Arguably, Julia has to worry about this issue less than Python, though: In Python, type annotations are still completely optional. So, if you’re not using a type checker, and you’re writing a function f(a, b) that contains a + b somewhere inside of it, you cannot make any assumptions whatsoever on what a + b evaluates to. In contrast, in Julia, you at least have the option to declare that as a method, function f(a::Float, b::Float), and then you do have a very clear contract about a + b. Or, you could say f(a::Number, b::Number), and you’d still have a reasonably good contract (it’s a mathematical sum), but you wouldn’t be able to assume, e.g., commutativity. And, of course, you could have f(a::AbstractString, b::AbstractString), and that would be completely safe if +(a::AbstractString, b::AbstractString) was defined, even if that method was completely different from the generic +.

If we had a type system that was more powerful and included trait-like features, f(a::Number<:CommutativePlusTrait, b::Number:<CommutativePlusTrait), the entire problem would be pretty much solved.

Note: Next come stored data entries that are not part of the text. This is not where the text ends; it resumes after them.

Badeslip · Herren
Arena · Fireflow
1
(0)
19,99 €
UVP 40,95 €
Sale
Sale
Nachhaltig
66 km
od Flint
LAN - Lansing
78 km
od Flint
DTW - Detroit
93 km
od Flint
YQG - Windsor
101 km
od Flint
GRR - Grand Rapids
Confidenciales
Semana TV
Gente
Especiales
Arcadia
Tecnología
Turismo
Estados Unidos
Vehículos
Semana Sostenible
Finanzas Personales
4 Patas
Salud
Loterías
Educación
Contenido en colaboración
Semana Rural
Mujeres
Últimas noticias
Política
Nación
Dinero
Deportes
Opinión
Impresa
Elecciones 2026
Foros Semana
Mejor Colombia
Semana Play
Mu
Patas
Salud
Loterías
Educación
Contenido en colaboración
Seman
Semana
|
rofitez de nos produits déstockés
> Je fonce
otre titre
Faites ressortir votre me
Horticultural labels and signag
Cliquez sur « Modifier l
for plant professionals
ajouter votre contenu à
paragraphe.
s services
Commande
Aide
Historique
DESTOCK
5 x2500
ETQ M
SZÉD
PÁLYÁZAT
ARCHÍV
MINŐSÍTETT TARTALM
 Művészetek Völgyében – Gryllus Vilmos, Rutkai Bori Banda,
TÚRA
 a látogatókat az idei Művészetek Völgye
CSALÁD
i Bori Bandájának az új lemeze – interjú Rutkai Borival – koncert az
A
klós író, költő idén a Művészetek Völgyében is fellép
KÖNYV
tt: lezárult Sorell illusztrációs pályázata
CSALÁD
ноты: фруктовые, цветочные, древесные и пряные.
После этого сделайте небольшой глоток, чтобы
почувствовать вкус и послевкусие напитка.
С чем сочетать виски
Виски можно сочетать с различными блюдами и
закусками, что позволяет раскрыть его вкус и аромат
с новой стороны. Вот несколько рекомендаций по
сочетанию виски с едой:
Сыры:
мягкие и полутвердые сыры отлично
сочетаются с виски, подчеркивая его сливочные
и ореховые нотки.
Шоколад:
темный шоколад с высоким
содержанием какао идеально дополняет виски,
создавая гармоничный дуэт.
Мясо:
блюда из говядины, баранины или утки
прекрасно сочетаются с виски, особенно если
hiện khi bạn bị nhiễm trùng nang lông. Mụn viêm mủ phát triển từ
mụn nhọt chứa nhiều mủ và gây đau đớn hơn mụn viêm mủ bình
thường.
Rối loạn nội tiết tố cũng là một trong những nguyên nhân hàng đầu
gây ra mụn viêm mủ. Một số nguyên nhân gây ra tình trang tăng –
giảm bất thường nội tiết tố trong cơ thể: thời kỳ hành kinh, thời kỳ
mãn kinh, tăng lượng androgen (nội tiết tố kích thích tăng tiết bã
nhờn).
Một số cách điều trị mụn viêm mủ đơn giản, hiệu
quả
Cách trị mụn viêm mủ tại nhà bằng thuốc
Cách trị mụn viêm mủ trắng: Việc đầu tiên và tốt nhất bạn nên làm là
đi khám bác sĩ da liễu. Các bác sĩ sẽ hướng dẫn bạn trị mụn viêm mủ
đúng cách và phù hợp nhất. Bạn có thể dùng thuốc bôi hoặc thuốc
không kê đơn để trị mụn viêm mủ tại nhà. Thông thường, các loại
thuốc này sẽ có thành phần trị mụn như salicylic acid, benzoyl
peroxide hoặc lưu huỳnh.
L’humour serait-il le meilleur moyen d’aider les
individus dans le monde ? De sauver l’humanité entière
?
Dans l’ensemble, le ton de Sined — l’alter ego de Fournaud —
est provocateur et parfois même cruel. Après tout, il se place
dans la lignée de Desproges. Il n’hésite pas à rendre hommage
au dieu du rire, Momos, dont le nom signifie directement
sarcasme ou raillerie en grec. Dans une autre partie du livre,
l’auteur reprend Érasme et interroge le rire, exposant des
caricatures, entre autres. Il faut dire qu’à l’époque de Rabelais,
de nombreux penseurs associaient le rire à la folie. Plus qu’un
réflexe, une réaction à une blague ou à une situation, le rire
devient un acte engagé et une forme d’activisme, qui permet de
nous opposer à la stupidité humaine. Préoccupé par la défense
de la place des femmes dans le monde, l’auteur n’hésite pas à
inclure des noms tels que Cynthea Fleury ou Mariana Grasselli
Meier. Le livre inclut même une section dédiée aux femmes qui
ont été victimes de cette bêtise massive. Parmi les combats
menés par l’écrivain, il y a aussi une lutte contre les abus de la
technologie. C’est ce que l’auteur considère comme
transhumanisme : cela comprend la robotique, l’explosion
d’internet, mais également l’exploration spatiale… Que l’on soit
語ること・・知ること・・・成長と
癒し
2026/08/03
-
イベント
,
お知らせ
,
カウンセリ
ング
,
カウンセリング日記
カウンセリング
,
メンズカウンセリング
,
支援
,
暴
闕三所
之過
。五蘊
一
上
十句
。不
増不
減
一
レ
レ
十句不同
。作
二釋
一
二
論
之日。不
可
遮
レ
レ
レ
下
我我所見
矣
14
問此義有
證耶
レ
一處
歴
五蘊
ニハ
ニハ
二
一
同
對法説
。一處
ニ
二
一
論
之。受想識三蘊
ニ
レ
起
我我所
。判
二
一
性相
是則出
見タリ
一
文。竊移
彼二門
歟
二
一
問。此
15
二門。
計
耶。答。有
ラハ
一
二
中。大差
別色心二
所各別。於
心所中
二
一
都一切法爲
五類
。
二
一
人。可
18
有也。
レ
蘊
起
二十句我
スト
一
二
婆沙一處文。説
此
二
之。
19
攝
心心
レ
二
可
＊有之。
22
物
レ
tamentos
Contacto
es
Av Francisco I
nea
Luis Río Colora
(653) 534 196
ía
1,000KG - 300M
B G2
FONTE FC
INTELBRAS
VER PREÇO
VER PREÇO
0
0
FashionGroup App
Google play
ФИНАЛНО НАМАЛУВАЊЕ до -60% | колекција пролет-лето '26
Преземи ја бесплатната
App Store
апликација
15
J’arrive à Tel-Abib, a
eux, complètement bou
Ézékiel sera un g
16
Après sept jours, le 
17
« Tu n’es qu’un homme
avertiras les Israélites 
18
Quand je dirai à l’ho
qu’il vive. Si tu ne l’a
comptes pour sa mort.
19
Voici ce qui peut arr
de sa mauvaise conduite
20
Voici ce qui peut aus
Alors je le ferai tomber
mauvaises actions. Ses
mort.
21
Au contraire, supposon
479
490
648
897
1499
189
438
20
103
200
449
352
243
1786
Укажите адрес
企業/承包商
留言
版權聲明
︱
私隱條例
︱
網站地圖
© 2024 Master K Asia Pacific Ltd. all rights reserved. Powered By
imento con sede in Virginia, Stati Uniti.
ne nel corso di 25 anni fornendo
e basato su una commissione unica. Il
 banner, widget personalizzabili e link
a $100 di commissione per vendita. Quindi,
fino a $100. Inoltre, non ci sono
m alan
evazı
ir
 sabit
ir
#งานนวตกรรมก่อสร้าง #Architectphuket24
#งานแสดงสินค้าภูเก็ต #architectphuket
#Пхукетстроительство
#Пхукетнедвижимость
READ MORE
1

Also, maybe we’re forgetting to state the obvious: Using * for string concatenation is just as much a violation of the generic multiplication operator as + would be a violation of the generic addition. And indeed, * has a whole bunch of different method docstrings that deviate from the generic “Multiplication operator”. Going back to through the 10-year old discussions on GitHub about whether or not to change * for string concatenation, that was exactly Stefan’s position at the time. I think that’s a perfectly respectable and consistent position to have. I don’t share it, but it’s a question of mentality, not of any objective truth.

So, basically, If the argument is, “Let’s be conservative about operator punning, and not overload *or + for strings, but let’s use ++ or .., or whatever”, I’d say “Sounds good!”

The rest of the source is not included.